Smith puts the car in drive.
"I'm terrible at anything over 22 pages," Smith says. "I'm actually a comedy writer. Do you need any toiletries or anything? Like an outfit? Blanket?"
"Clothes. Yeah," Engelhart replies.
Smith, 37, is a cynic and self-professed jerk who became a social media celebrity five years ago with a life-of-the-party personality he refers to as Drunk Ass Rick. It started on Facebook and migrated to Twitter. He spun the moderate fame into a writing gig for Adult Swim's Black Dynamite. But he's also the always-grinning founder of R.A.K.E., or Random Acts of Kindness Everywhere, a nonprofit he started more than two years ago after a string of setbacks including a divorce. He's crisscrossed the country four times since then, using social media and his ability to connect with people and make them laugh to spread kindness — from buying Starbucks for the person in line behind him to playing the kazoo for sick kids. And his message is beginning to find its own legs. This month, Smith is using his connections with ridesharing service Uber and friends he's made throughout the U.S. to give 31 makeovers to people in need in 31 U.S. cities.
"Do you trust me to give you a makeover?" Smith asks Engelhart. "We can dress alike and buy matching shirts."
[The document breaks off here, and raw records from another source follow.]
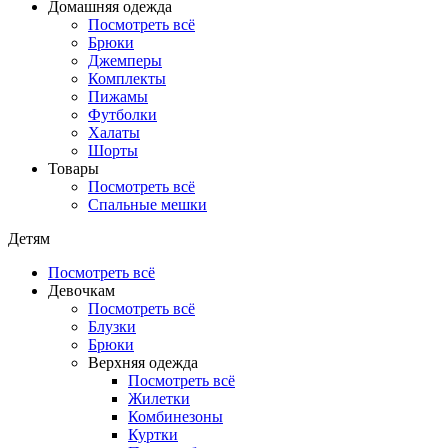
Домашняя одежда
Посмотреть всё
Брюки
Джемперы
Комплекты
Пижамы
Футболки
Халаты
Шорты
Товары
Посмотреть всё
Спальные мешки
Детям
Посмотреть всё
Девочкам
Посмотреть всё
Блузки
Брюки
Верхняя одежда
Посмотреть всё
Жилетки
Комбинезоны
Куртки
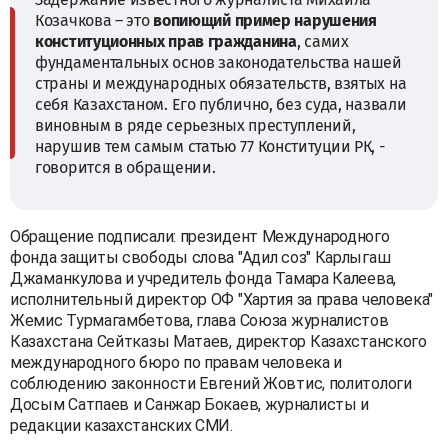
Козачкова – это
вопиющий пример нарушения
конституционных прав гражданина
, самих
фундаментальных основ законодательства нашей
страны и международных обязательств, взятых на
себя Казахстаном. Его публично, без суда, назвали
виновным в ряде серьезных преступлений,
нарушив тем самым статью 77 Конституции РК, -
говорится в обращении.
Обращение подписали: президент Международного
фонда защиты свободы слова "Адил соз" Карлыгаш
Джаманкулова и учредитель фонда Тамара Калеева,
исполнительный директор ОФ "Хартия за права человека"
Жемис Турмагамбетова, глава Союза журналистов
Казахстана Сейтказы Матаев, директор Казахстанского
международного бюро по правам человека и
соблюдению законности Евгений Жовтис, политологи
Досым Сатпаев и Санжар Бокаев, журналисты и
редакции казахстанских СМИ.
Engelhart, a skilled laborer with tool-and-die and computer numerical control experience, tells Smith he's been homeless on and off for three years. He spent time in jail on various theft and drug charges, which has kept him from getting a job. "They're not real receptive to felony background," Engelhart says dryly. "Shit happens man. It's a random example of how anybody can end up here."
"Favorite music, Carl?" Smith asks to lighten the mood.
"Heavy metal. Machine Head," he says.
"I have never heard of them. Give me a song," Smith says. "I'll pull it up."
"Play 'I'm Your God Now,' " Engelhart says.
"Is it like, death metal?" Smith asks. "The most I can go is like Rolling Stones."
Engelhart hasn't heard this song in a couple years. He takes his hand off the door handle for the first time since getting in the car.
"I had to sleep in my car for like a year," Smith says, as he pulls into the West 117th Street Target parking lot. "I went through a bad divorce. I get it. It's not about me buying you something. It's the fact that, Carl, hopefully it gets you inspired for another day. That's the honest-to-God truth."
...
Smith met Shayla Gaither on her fourth day in Cleveland. She was studying to be an anesthesiologist in the U.S. Navy and had moved here in 2005 for a residency at University Hospitals.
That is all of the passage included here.